Sáb Jul 13, 2024
13 julio, 2024

20 de noviembre: lecciones que aprender con nuestros antepasados ​​de Palmares

Por: Wagner Miquéias Damasceno, Secretaría Nacional de Negros y Negras del PSTU Brasil

El 20 de noviembre de 1695, Zumbi dos Palmares, líder del Quilombo dos Palmares, caía en manos de mercenarios liderados por el bandeirante Domingos Jorge Velho. Con la caída de Zumbi, caía también la República de Palmares.

Zumbi había asumido el liderazgo de Palmares al destituir a su tío, Ganga Zumba, después de que este hubiera firmado un pacto con el gobernador de la Capitanía de Pernambuco. Zumbi sabía que no era posible establecer ningún pacto con los dueños de esclavos, después de todo, la riqueza de los señores de esclavos exigía la esclavización de negros y negras.

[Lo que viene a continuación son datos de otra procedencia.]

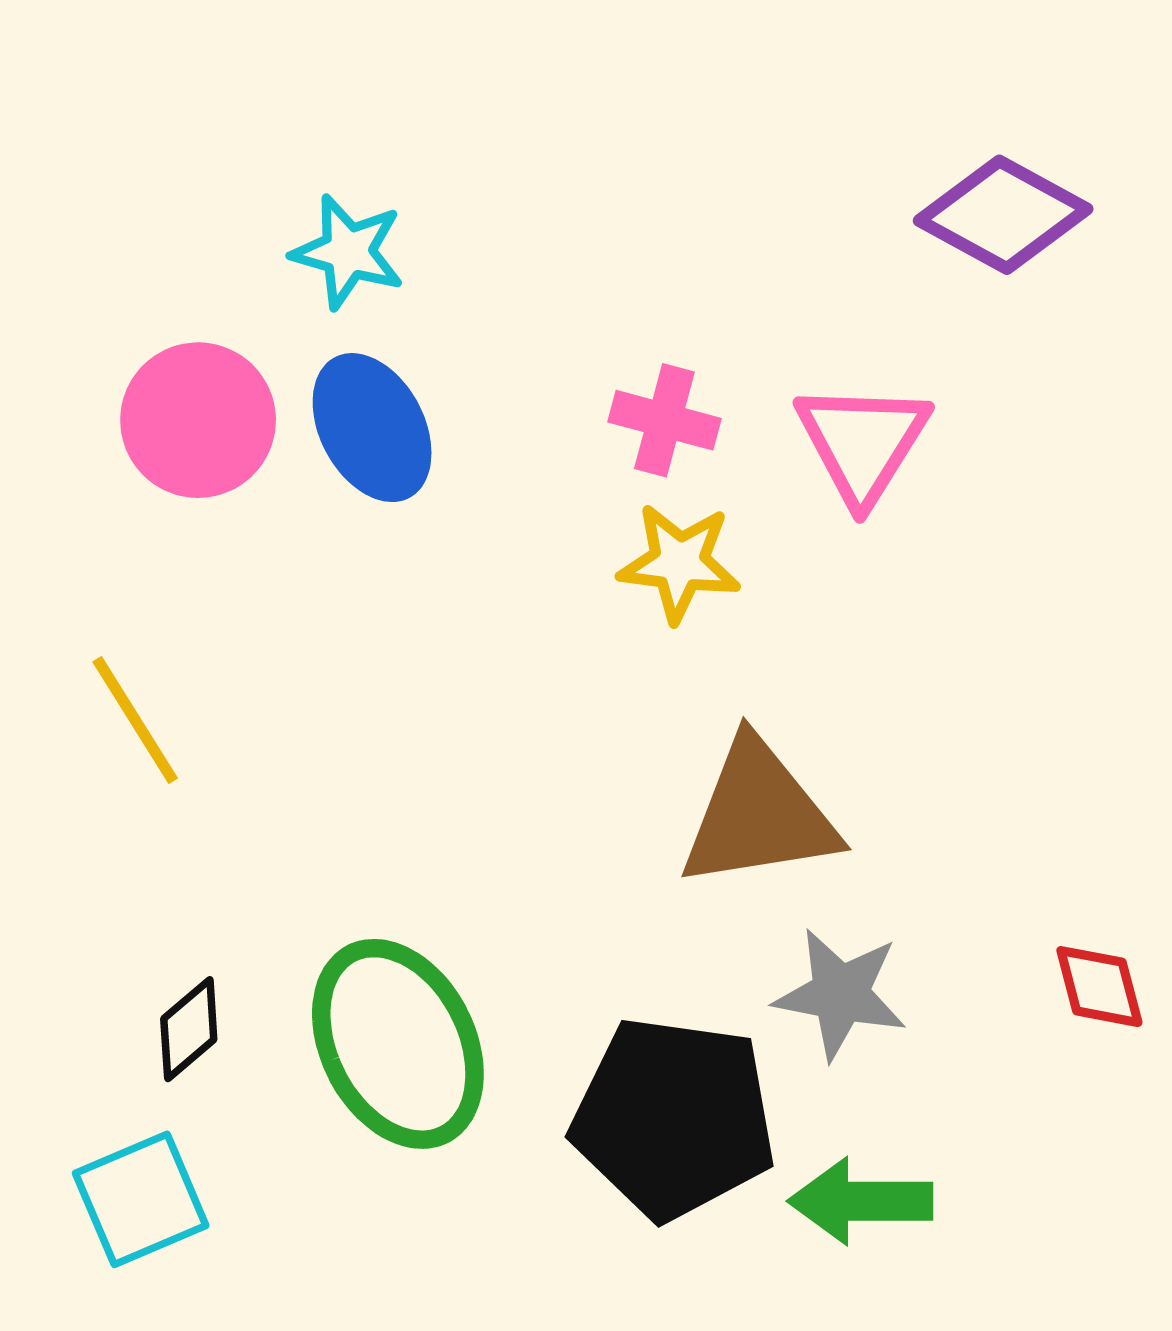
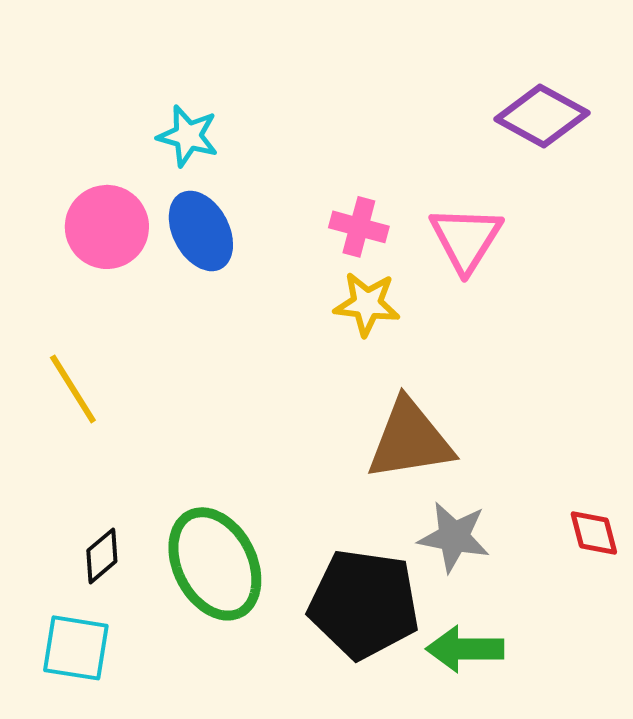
cyan square: (141, 1199) -> (76, 648), turned 32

Obstáculo a la esclavitud colonial

De todos los quilombos que existieron en el Brasil, Palmares fue el más importante y uno de los más longevos: existió durante 60 años en un territorio que cubría los Estados de Alagoas y Pernambuco.

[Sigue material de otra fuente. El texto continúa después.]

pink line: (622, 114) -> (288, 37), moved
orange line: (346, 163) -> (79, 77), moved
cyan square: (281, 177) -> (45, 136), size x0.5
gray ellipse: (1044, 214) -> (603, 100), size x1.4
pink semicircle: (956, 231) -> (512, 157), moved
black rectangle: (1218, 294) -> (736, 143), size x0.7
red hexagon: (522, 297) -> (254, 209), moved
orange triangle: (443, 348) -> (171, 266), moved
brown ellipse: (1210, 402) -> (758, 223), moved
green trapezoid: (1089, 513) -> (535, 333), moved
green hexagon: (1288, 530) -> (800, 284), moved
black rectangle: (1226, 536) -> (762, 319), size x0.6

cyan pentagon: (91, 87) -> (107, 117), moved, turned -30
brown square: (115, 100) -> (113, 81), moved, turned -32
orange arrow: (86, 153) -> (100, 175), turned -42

Con una población de aproximadamente 30.000 personas, Palmares se había convertido, en palabras del sociólogo Clóvis Moura, “en el obstáculo más serio para el desarrollo de la economía esclavista de la región”. Su forma de organización y la economía comunitaria de Palmares desafiaban la desigual economía colonial. Por eso, la clase dominante movilizó enormes esfuerzos para destruirlo.

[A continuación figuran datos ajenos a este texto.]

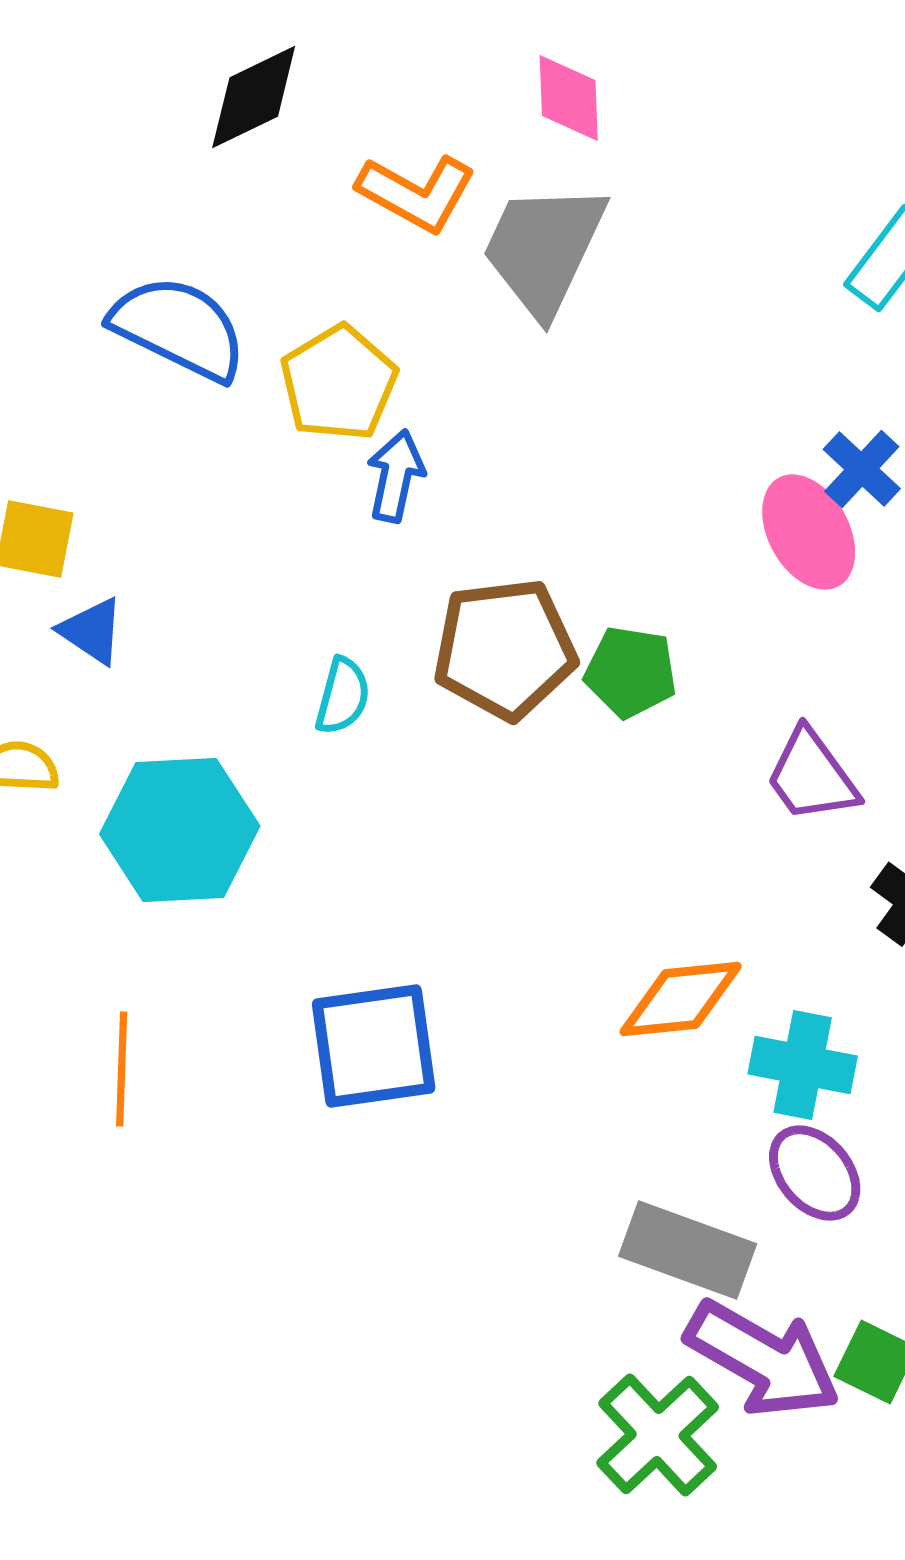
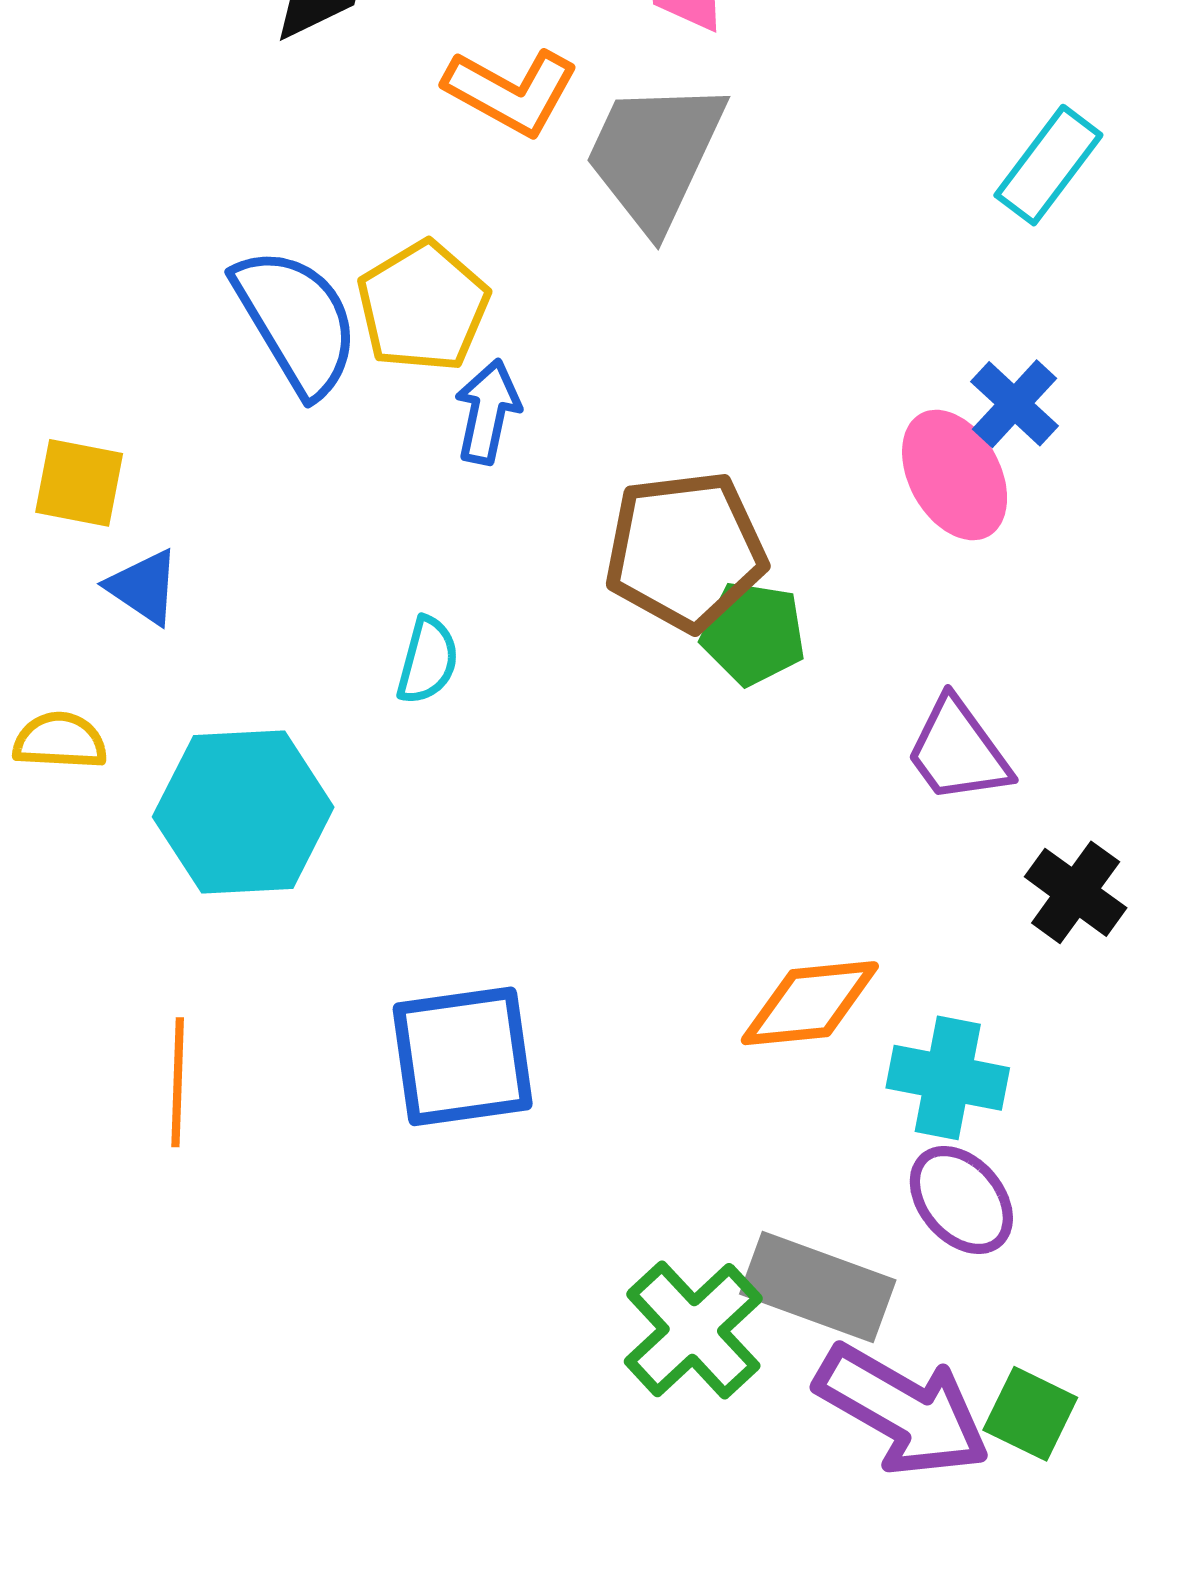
blue semicircle: (179, 328) -> (296, 321), moved, turned 33
brown pentagon: (505, 649) -> (685, 551), moved
green cross: (658, 1435) -> (693, 1330), moved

El recuerdo de Palmares no se limita sólo a Zumbi. Entre sus líderes estaban Acotirene y Dandara, líderes políticas y militares y expresiones del elevado papel desempeñado por las mujeres negras quilombolas.

Manipulación de la historia

La clase dominante esclavista intentó, a toda costa, borrar completamente la memoria de Palmares, destruyendo el territorio originario, asesinando en masa a los quilombolas y ocultando deliberadamente su verdadera historia. La clase dominante contemporánea, compuesta por los modernos capitalistas, muchos de ellos herederos de propietarios de esclavos, no hace nada menos: elige a los sanguinarios bandeirantes como héroes nacionales y financia a políticos y escritores para falsificar la historia de la esclavitud y de las luchas negras por la libertad.

Por eso, el 20 de noviembre adquiere un significado mucho mayor que un día festivo para el pueblo negro y la clase trabajadora. Es un recordatorio vivo de la lucha de los explotados y oprimidos por su libertad y por otra sociedad.

¿Qué lecciones podemos aprender de Palmares?

Una de las principales lecciones es que la conquista de la verdadera libertad sólo puede venir a través de la lucha de quienes son explotados y oprimidos.

Una segunda lección es que los intereses de los explotados y de los explotadores son siempre irreconciliables. Por eso, los explotados deben celar por su independencia de clase. Esto fue cierto durante los cuatro siglos de esclavitud en el Brasil, y sigue siendo aún más cierto hoy. 

En el capitalismo, la fuente de la riqueza de los burgueses proviene de la explotación de los trabajadores. A los trabajadores les gustaría vivir de otra manera y disfrutar de toda la riqueza que producen. Los burgueses quiere mantener las cosas como están y seguir explotando a los trabajadores. Estos son intereses irreconciliables.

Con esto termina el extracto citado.